Tant que les partis populistes ne sont pas obligés de mettre en œuvre leur programme, leur discours obscurantiste semble consistant par sa seule simplicité, même s’il comporte des contradictions perceptibles à un esprit réfléchi. En revanche, la majorité des électeurs apprécie cette image d’une politique claire, audible, compréhensible. Dans ce but, le discours populiste doit forcément dissimuler certains faits qui le contredisent, par exemple la réalité du réchauffement climatique d’origine humaine. Il fabrique alors de toute pièce un monde conforme aux attentes, aux craintes, aux croyances de la frange la moins formée et informée des électeurs. Il s’ensuit que les partis populistes s’en prennent systématiquement aux médias, qu’ils veuillent supprimer la télévision de service public et que les universités soient vues d’un mauvais œil. De même les partis politiques traditionnels sont accusés et convaincus de mentir au peuple dans la mesure où leur discours est embrouillé, empêtré dans des non-dits, obscurci par la langue de bois, inhibé dans l’énoncé de la vérité toute nue.

Qu’on le veuille ou non, dans l’avenir la politique sortira du classique conflit unidimensionnel droite-gauche. Une autre dimension s’ouvre : la tension entre la réalité et la fiction. Lutter contre le populisme ne se fera pas sans inventer un discours aussi simple que possible pour expliquer les défis les plus compliqués. C’est un problème de communication plus que de créativité législative. Cela passe par l’élimination de la langue de bois, maniée par trop de politiciens normaux afin de ne pas répondre clairement à des questions précises d’un journaliste et d’obscurcir maladroitement la complexité du réel dans un discours incompréhensible. Le oui devient un peut-être et la vérité une hypothèse parmi d’autres. En ne disant rien de précis, on ne ment bien évidemment pas. Mais le peuple, muni d’un bon sens certain, flaire la dissimulation de ce discours et suppose qu’il cache tout de même un mensonge.

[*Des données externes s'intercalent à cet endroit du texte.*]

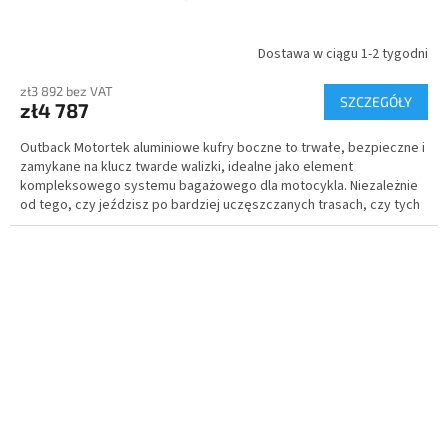
Dostawa w ciągu 1-2 tygodni
zł3 892 bez VAT
SZCZEGÓŁY
zł4 787
Outback Motortek aluminiowe kufry boczne to trwałe, bezpieczne i
zamykane na klucz twarde walizki, idealne jako element
kompleksowego systemu bagażowego dla motocykla. Niezależnie
od tego, czy jeździsz po bardziej uczęszczanych trasach, czy tych
mniej, twoje bagaże i cenne przedmioty są zawsze bezpieczne i
chronione.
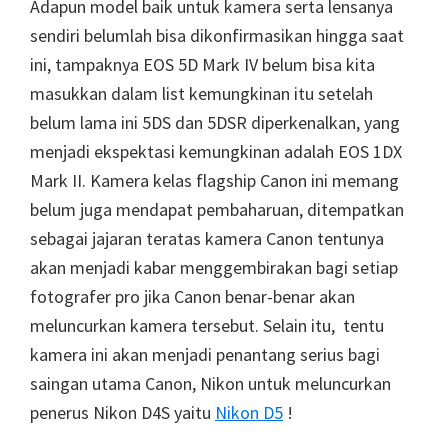
Adapun model baik untuk kamera serta lensanya
sendiri belumlah bisa dikonfirmasikan hingga saat
ini, tampaknya EOS 5D Mark IV belum bisa kita
masukkan dalam list kemungkinan itu setelah
belum lama ini 5DS dan 5DSR diperkenalkan, yang
menjadi ekspektasi kemungkinan adalah EOS 1DX
Mark II. Kamera kelas flagship Canon ini memang
belum juga mendapat pembaharuan, ditempatkan
sebagai jajaran teratas kamera Canon tentunya
akan menjadi kabar menggembirakan bagi setiap
fotografer pro jika Canon benar-benar akan
meluncurkan kamera tersebut. Selain itu, tentu
kamera ini akan menjadi penantang serius bagi
saingan utama Canon, Nikon untuk meluncurkan
penerus Nikon D4S yaitu
Nikon D5
!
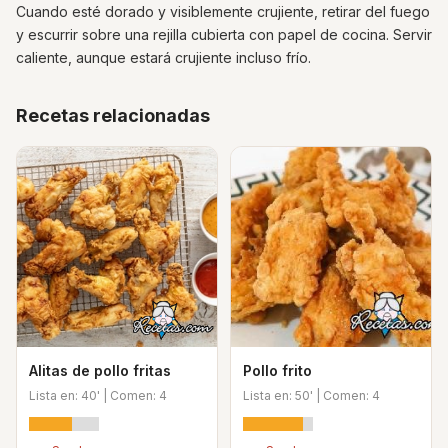
Cuando esté dorado y visiblemente crujiente, retirar del fuego
y escurrir sobre una rejilla cubierta con papel de cocina. Servir
caliente, aunque estará crujiente incluso frío.
Recetas relacionadas
Alitas de pollo fritas
Pollo frito
Lista en: 40' | Comen: 4
Lista en: 50' | Comen: 4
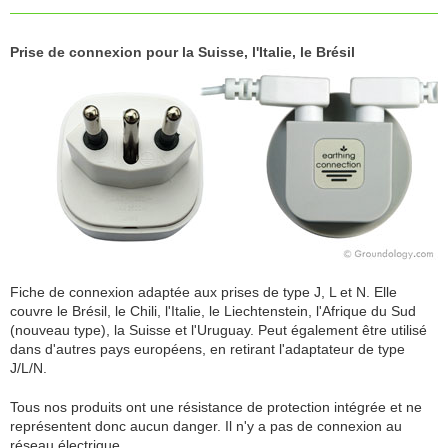
Prise de connexion pour la Suisse, l'Italie, le Brésil
Fiche de connexion adaptée aux prises de type J, L et N. Elle
couvre le Brésil, le Chili, l'Italie, le Liechtenstein, l'Afrique du Sud
(nouveau type), la Suisse et l'Uruguay. Peut également être utilisé
dans d'autres pays européens, en retirant l'adaptateur de type
J/L/N.
Tous nos produits ont une résistance de protection intégrée et ne
représentent donc aucun danger. Il n'y a pas de connexion au
réseau électrique.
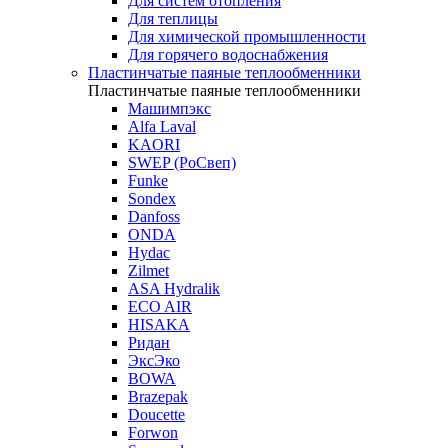
Для систем отопления
Для теплицы
Для химической промышленности
Для горячего водоснабжения
Пластинчатые паяные теплообменники
Пластинчатые паяные теплообменники
Машимпэкс
Alfa Laval
KAORI
SWEP (РоСвеп)
Funke
Sondex
Danfoss
ONDA
Hydac
Zilmet
ASA Hydralik
ECO AIR
HISAKA
Ридан
ЭксЭко
BOWA
Brazepak
Doucette
Forwon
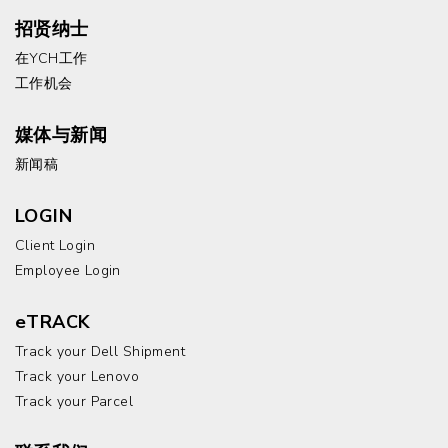
招贤纳士
在YCH工作
工作机会
媒体与新闻
新闻稿
LOGIN
Client Login
Employee Login
eTRACK
Track your Dell Shipment
Track your Lenovo
Track your Parcel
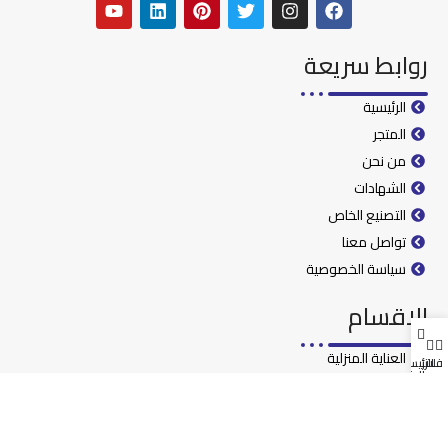
روابط سريعة
الرئيسية
المتجر
من نحن
الشهادات
التصنيع الخاص
تواصل معنا
سياسة الخصوصية
الاقسام
العناية المنزلية
فلاتر
الرئيسية
المتجر
العناية الشخصية
العناية بالتعقيم
العناية بالجو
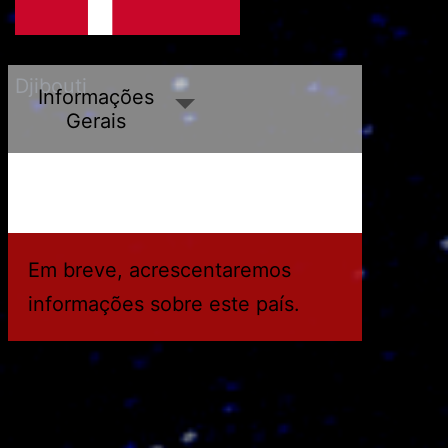
Cuba
Djibouti
Informações
Gerais
Em breve, acrescentaremos
informações sobre este país.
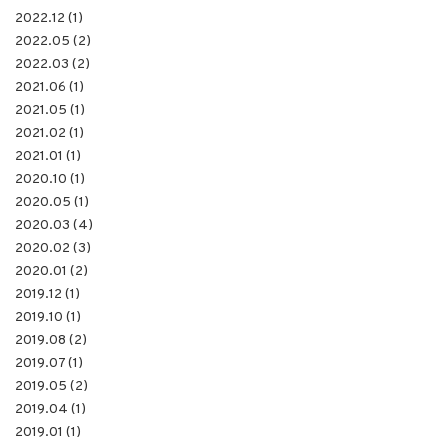
2022.12 (1)
2022.05 (2)
2022.03 (2)
2021.06 (1)
2021.05 (1)
2021.02 (1)
2021.01 (1)
2020.10 (1)
2020.05 (1)
2020.03 (4)
2020.02 (3)
2020.01 (2)
2019.12 (1)
2019.10 (1)
2019.08 (2)
2019.07 (1)
2019.05 (2)
2019.04 (1)
2019.01 (1)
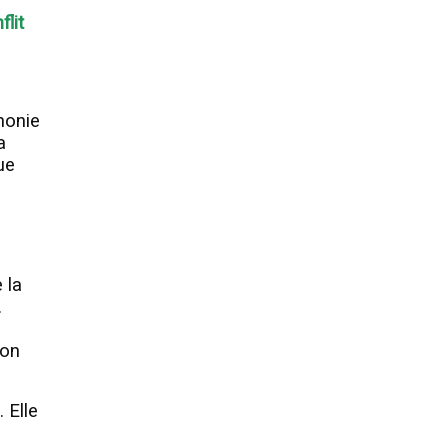
flit
honie
a
ue
 la
.
ion
 Elle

La vérité n’est simple à dire que si l’on s’y tient scrupuleusement. Elle devient inaudible, lorsque le politique tient simultanément à ménager une pléthore d’intérêts contradictoires, à ne faire de peine à personne, à amadouer les contraires, à constituer une majorité accidentelle autour d’un projet vaporeux, à peindre de la sorte un monde tout aussi irréel que celui des populistes, un clair-obscur où l’opacité domine. Certes les populistes mentent ouvertement, alors que la règle en politique ordinaire est de dissimuler la vérité sous un fatras de défroques rhétoriques, mais comme le peuple est habitué aux mensonges ordinaires par omission, il est agréablement surpris lorsqu’un menteur extraordinaire ne se camoufle pas. Un mensonge clair, avéré, avoué finit par devenir un substitut virtuel de vérité par l’effet de sa provocation.

En reconnaissant un mensonge incontestable, le politicien populiste frappe agréablement l’opinion publique par sa sincérité, même tardive. Le politicien ordinaire ne peut rien avouer, puisqu’il a seulement omis la vérité. A ce jeu, il perd une seconde fois. Au risque d’être temporairement impopulaire, il doit donc dire et redire la vérité, toute la vérité, rien que la vérité, s’il veut devenir crédible à long terme.

Jacques Neirynck

Jacques Neirynck est ingénieur, ancien conseiller national PDC et député au Grand Conseil vaudois, professeur honoraire de l'École polytechnique fédérale de Lausanne (EPFL), d'origine belge, de nationalité française et naturalisé suisse. Il exerce la profession d'écrivain.